The numbers in percent
Mitt Romney, 29
Fred Thompson, 18
Mike Huckabee, 12
Rudy Giuliani, 11
John McCain, 7
Tom Tancredo, 5
Ron Paul, 4
Sam Brownback, 2
Alan Keyes, 2
Duncan Hunter, 1
The telephone poll was conducted Oct. 1-3 of 405 registered voters who said they would definitely or probably attend the Republican caucuses. It has a margin of sampling error of plus or minus 4.9 percentage points.
Also Monday
Republican Tom Tancredo said Monday that his campaign will be "pretty much over with" unless he can finish in the top three in either the New Hampshire or Iowa primary contests. Then, he says he'll decide whether to seek re-election to the House. "It's a decision made based upon the people who give you money," he said. "At a certain point, they stop because they say this just isn't going to work."
Democrat John Edwards, asked about a belief among some that a Clinton nomination is inevitable, brushed the idea aside. "I lived through the inevitably of Howard Dean," he said.Dean was the front-runner in polls and fundraising in the 2004 election cycle before finishing third in the Iowa caucuses behind John Kerry and Edwards.
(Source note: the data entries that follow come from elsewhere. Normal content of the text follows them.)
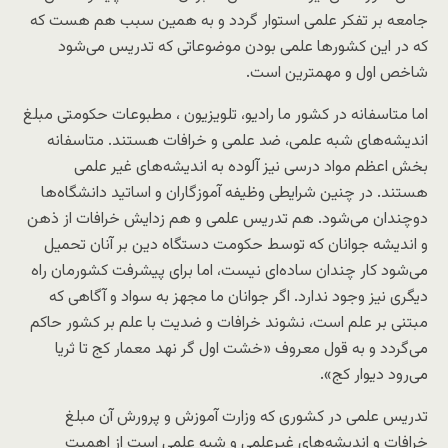
جامعه بر تفکر علمی استوار گردد و به همین سبب هم هست که
که در این کشورها علمی بودن موضوعاتی که تدریس می‌شود
شاخص اول و مهمترین است.
اما متاسفانه در کشور ما رادیو، تلویزیون ، مطبوعات حکومتی مبلغ
اندیشه‌های شبه علمی، ضد علمی و خرافات هستند. متاسفانه
بخش اعظم مواد درسی نیز آلوده به اندیشه‌های غیر علمی
هستند. در چنین شرایطی وظیفه آموزگاران و اساتید دانشگاه‌ها
دوچندان می‌شود. هم تدریس علمی و هم زدایش خرافات از ذهن
و اندیشه جوانان که توسط حکومت دستگاه دین بر آنان تحمیل
می‌شود کار چندان ساده‌ای نیست، اما برای پیشرفت کشورمان راه
دیگری نیز وجود ندارد. اگر جوانان ما مجهز به سواد و آگاهی که
مبتنی بر علم است، نشوند خرافات و ضدیت با علم بر کشور حاکم
می‌گردد و به قول معروف «خشت اول گر نهد معمار کج تا ثریا
می‌رود دیوار کج».
تدریس علمی در کشوری که وزارت آموزش و پرورش آن مبلغ
خرافات و اندیشه‌های غیرعلمی و شبه علمی است از اهمیت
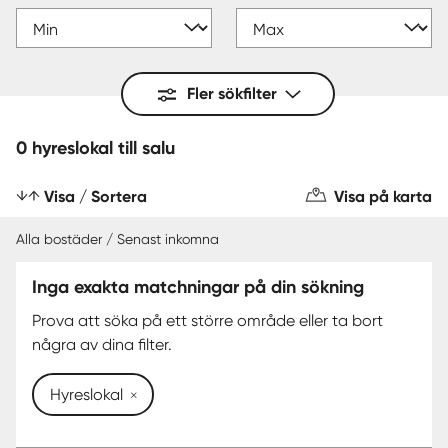
Fler sökfilter
0 hyreslokal till salu
Visa / Sortera
Visa på karta
Alla bostäder / Senast inkomna
Inga exakta matchningar på din sökning
Prova att söka på ett större område eller ta bort
några av dina filter.
Hyreslokal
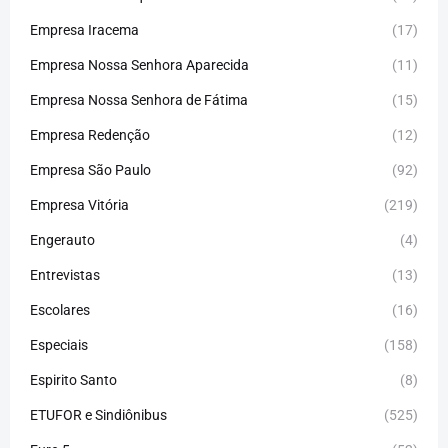
Empresa Iracema
(17)
Empresa Nossa Senhora Aparecida
(11)
Empresa Nossa Senhora de Fátima
(15)
Empresa Redenção
(12)
Empresa São Paulo
(92)
Empresa Vitória
(219)
Engerauto
(4)
Entrevistas
(13)
Escolares
(16)
Especiais
(158)
Espirito Santo
(8)
ETUFOR e Sindiônibus
(525)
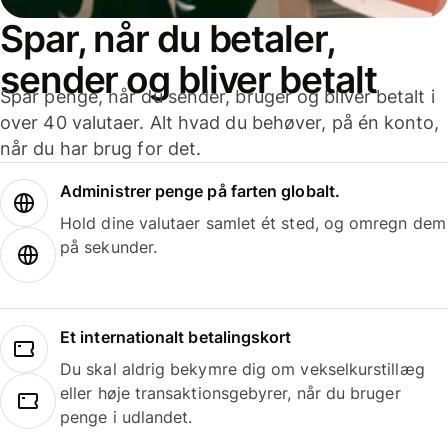
Spar, når du betaler,
sender og bliver betalt
Spar penge, når du sender, bruger og bliver betalt i
over 40 valutaer. Alt hvad du behøver, på én konto,
når du har brug for det.
Administrer penge på farten globalt.
Hold dine valutaer samlet ét sted, og omregn dem
på sekunder.
Et internationalt betalingskort
Du skal aldrig bekymre dig om vekselkurstillæg
eller høje transaktionsgebyrer, når du bruger
penge i udlandet.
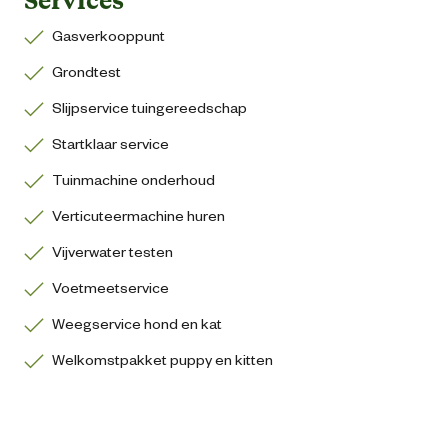
Gasverkooppunt
Grondtest
Slijpservice tuingereedschap
Startklaar service
Tuinmachine onderhoud
Verticuteermachine huren
Vijverwater testen
Voetmeetservice
Weegservice hond en kat
Welkomstpakket puppy en kitten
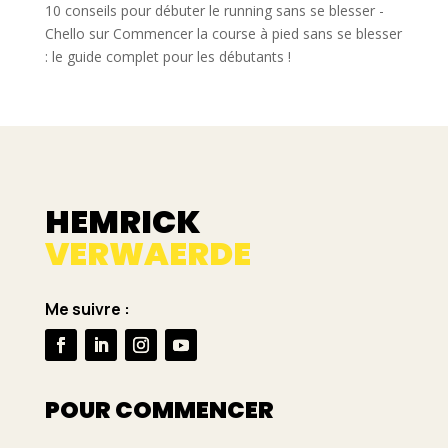
10 conseils pour débuter le running sans se blesser -
Chello
sur
Commencer la course à pied sans se blesser
: le guide complet pour les débutants !
HEMRICK
VERWAERDE
Me suivre :
POUR COMMENCER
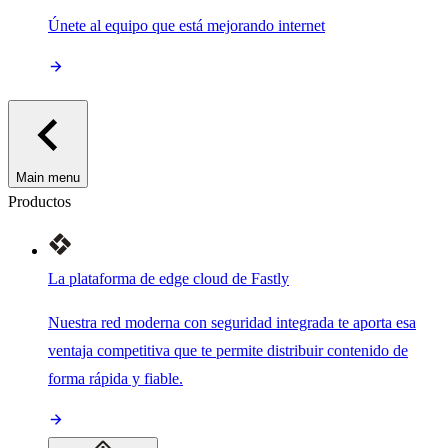
Únete al equipo que está mejorando internet
Main menu
Productos
La plataforma de edge cloud de Fastly
Nuestra red moderna con seguridad integrada te aporta esa
ventaja competitiva que te permite distribuir contenido de
forma rápida y fiable.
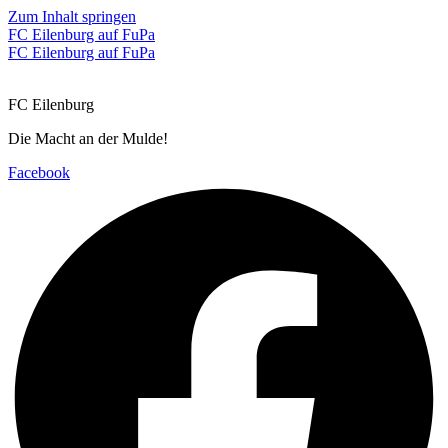
Zum Inhalt springen
FC Eilenburg auf FuPa
FC Eilenburg auf FuPa
FC Eilenburg
Die Macht an der Mulde!
Facebook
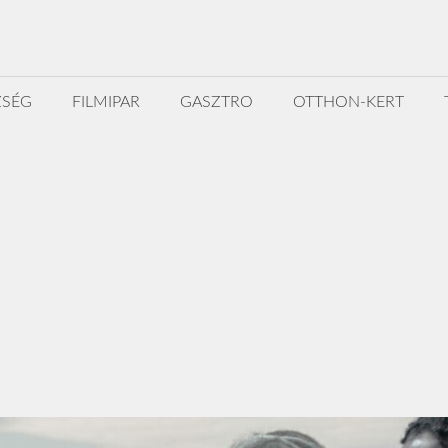
ZSÉG
FILMIPAR
GASZTRO
OTTHON-KERT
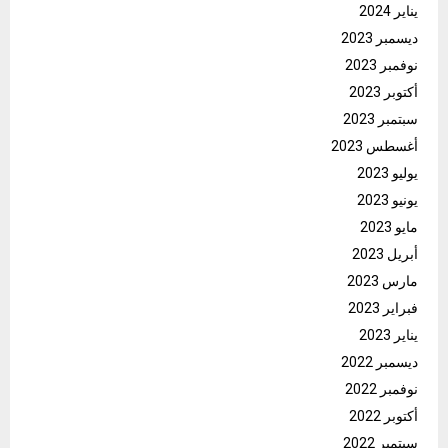
يناير 2024
ديسمبر 2023
نوفمبر 2023
أكتوبر 2023
سبتمبر 2023
أغسطس 2023
يوليو 2023
يونيو 2023
مايو 2023
أبريل 2023
مارس 2023
فبراير 2023
يناير 2023
ديسمبر 2022
نوفمبر 2022
أكتوبر 2022
سبتمبر 2022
Democrat Hillary Rodham Clinton, campaigning in Iowa, declared "this economy just isn't working for middle-class Americans anymore," delivering an old-fashioned populist slam of the Bush administration's fiscal and social policies, saying they've accelerated job losses, increased income inequality and hurt the housing market.
Democrat Barack Obama, campaigning in New Hampshire, rolled out an ambitious energy plan aimed at curbing greenhouse gases and reducing dependence on foreign oil. His campaign billed the plan as "visionary," although some planks resemble proposals that Clinton introduced earlier.
No endorsement: The Service Employees International Union said Monday it won't pick a national candidate for the primary elections, underscoring divisions that had been apparent among SEIU supporters of Hillary Rodham Clinton, John Edwards and Barack Obama. "Any one of these candidates would help create a new American dream for workers and their families," SEIU Secretary Treasurer Anna Burger said.